Yes that's where i have been familiar
so.., in general if we have n objects with \[n _{1}\] of the first type, \[n _{1}\] of the second type, and \[n _{1}\] of the r-th type , with \[n _{1} + n_{2} + .... + n_{r} = n \] , then the number of arrangement is \[\frac{ n! }{n _{1}! n _{2}! .... n _{r} !}\] you should have been familiar with this, right?

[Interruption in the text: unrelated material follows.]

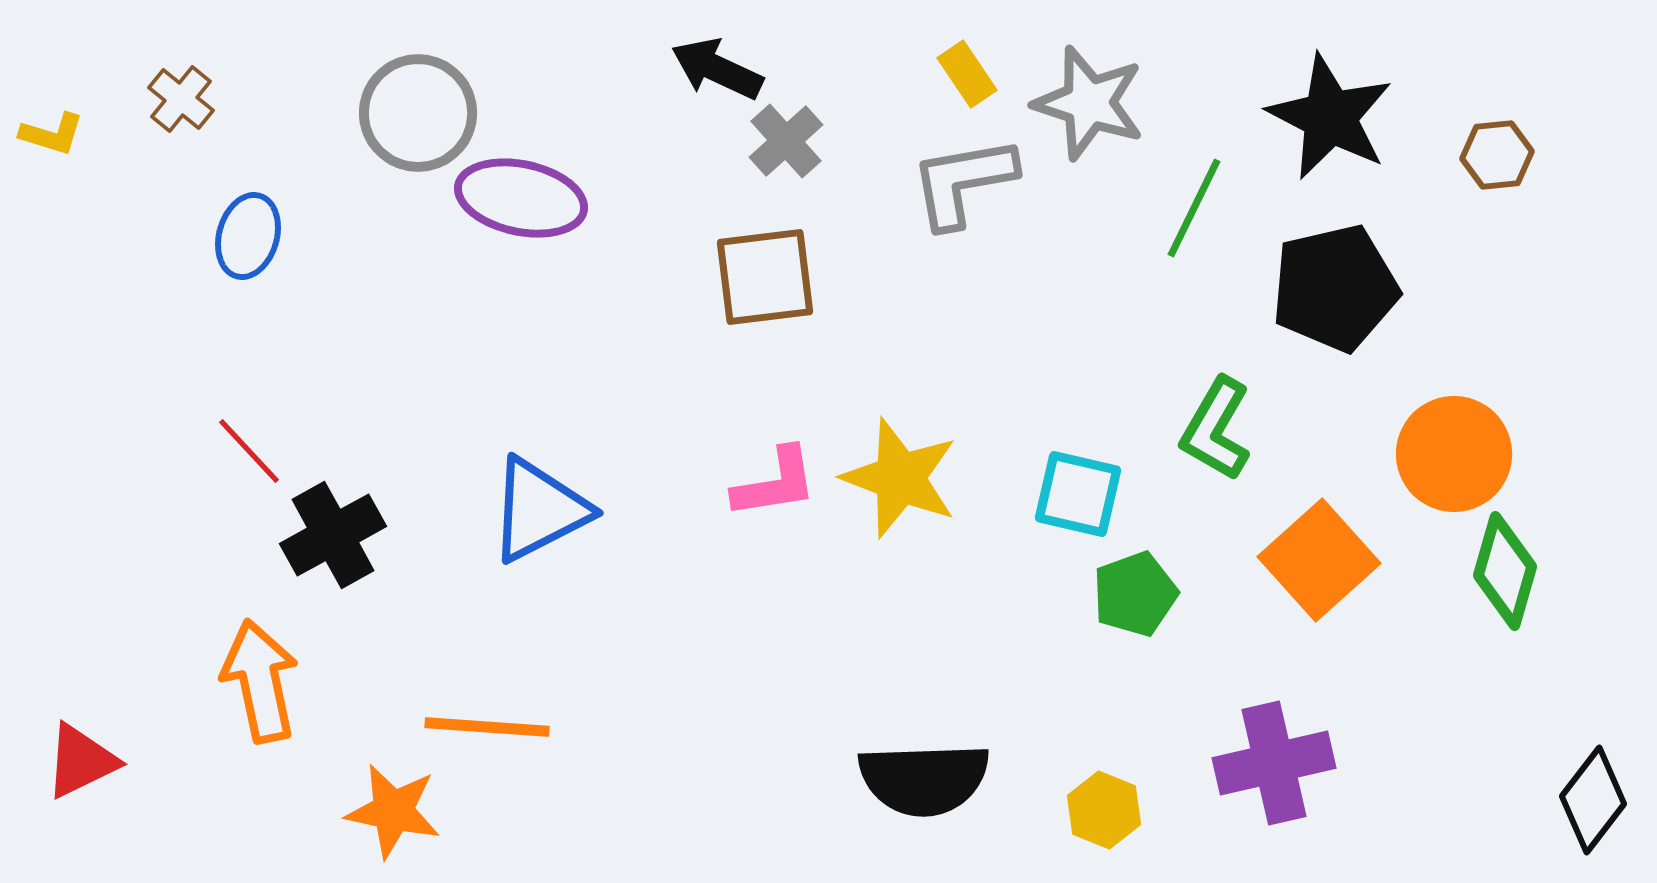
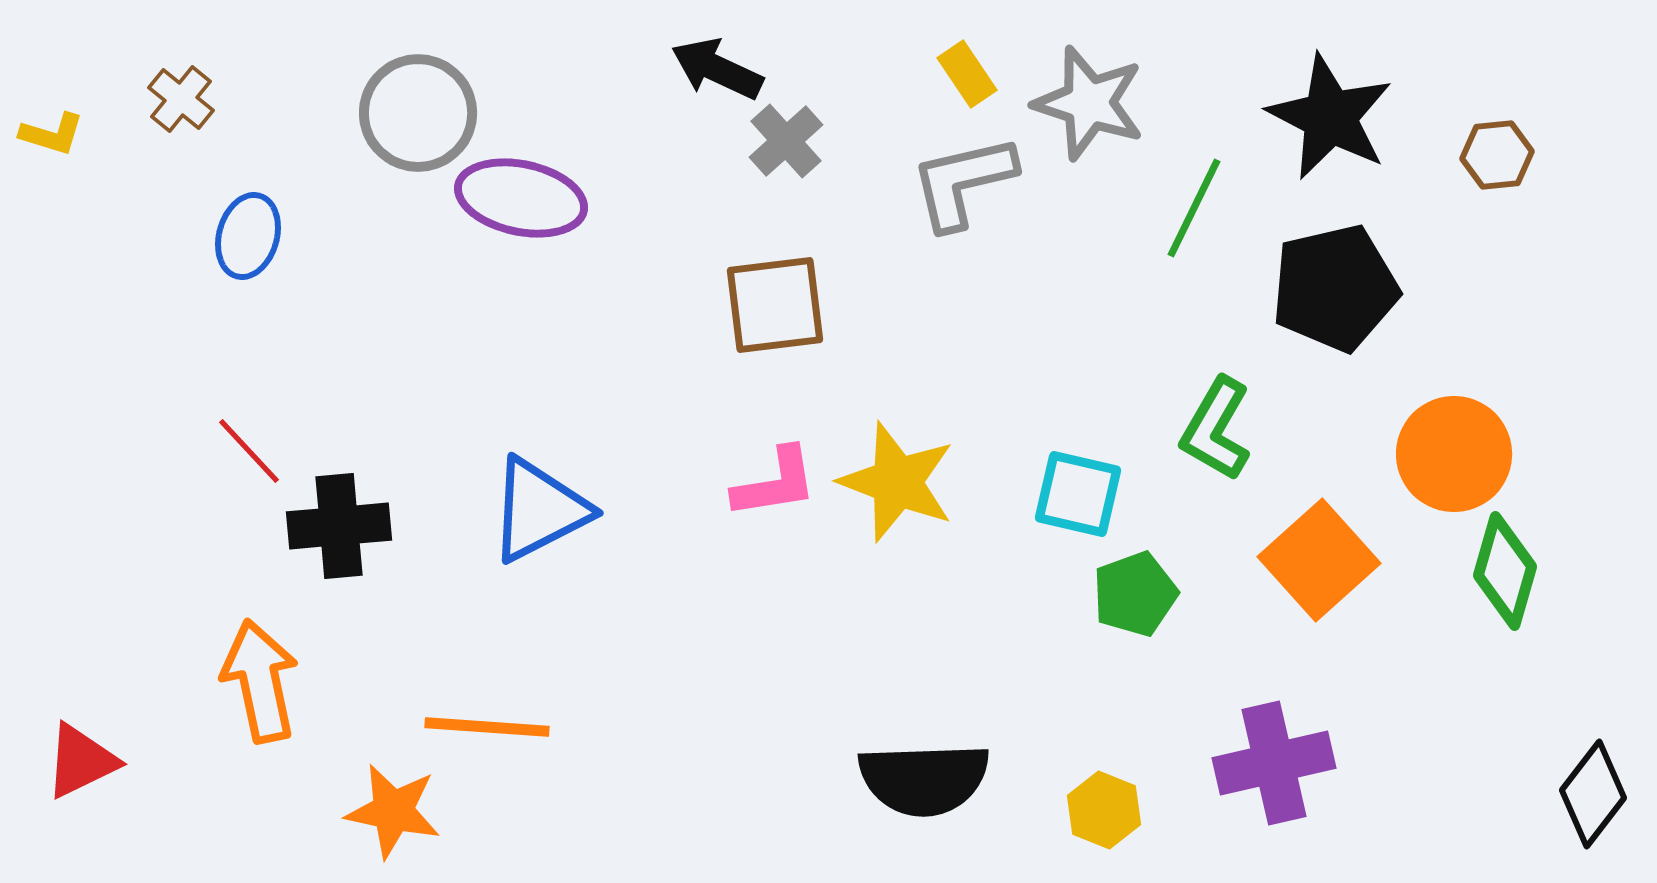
gray L-shape: rotated 3 degrees counterclockwise
brown square: moved 10 px right, 28 px down
yellow star: moved 3 px left, 4 px down
black cross: moved 6 px right, 9 px up; rotated 24 degrees clockwise
black diamond: moved 6 px up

now.., let's look at your problem... you have 15 in totals.., with 5 identical cans of tomato soup, 4 identical cans of mushroom soup, 3 identical cans of celery soup and 3 identical cans of vegetable soup Your first problem "How many displays have a can of tomato soup at each end?" you have 5 cans of tomato.., if at the end of the rows must be the tomato.., how many cans of tomato soup left? T_ _ _ _ _ _ _ _ _ _ _ _ _ T the first can and the last can in the row must be tomato (I used the letter T) so.., what cans you should arrange in the middle?
@mayankdevnani sorry bro I was not here at that time ..seems @chihiroasleaf has everything in control now :)
the remaining 13 cans.........
yes... and what are they?
3 cans of tomato, four cans of mushroom 3 cans of celery 3 cans of vegetable
yup.., so you have 13 cans with 3 cans of tomato, 4 cans of mushroom, 3 cans of celery, and 3 cans of vegetable.., now.., how many ways can you arrange this 13 cans? :)
1 201 200 ways???????
I don't count it yet..., how do you find it? :) in factorial notation?
I saw the way kropot72 did it err
ok.., it's correct... :) do you get it now?
how about letter b? even only the visualization.......
the question is 'How many displays have a can of the same kind of soup at each end?' you have can of tomato(T), mushroom(M), celery (C), and vegetable (V) can you list the possibility of row with the same kind of soup at each end? for example : T _ _ _ _ _ _ _ _ _ _ _ _ _ T can you list the others?
so you're pointing out for mo to just multiply my answer by 4?
no.., it's adding not multiply...
so.., you have to find the number of ways at each possibility and add the result.. the sum will be the answer..
hahaha i'm i don't mean it ...was just excited to finish my task...
I got it...thank you without you...i'm lost.....:)
you're very welcome... :) good luck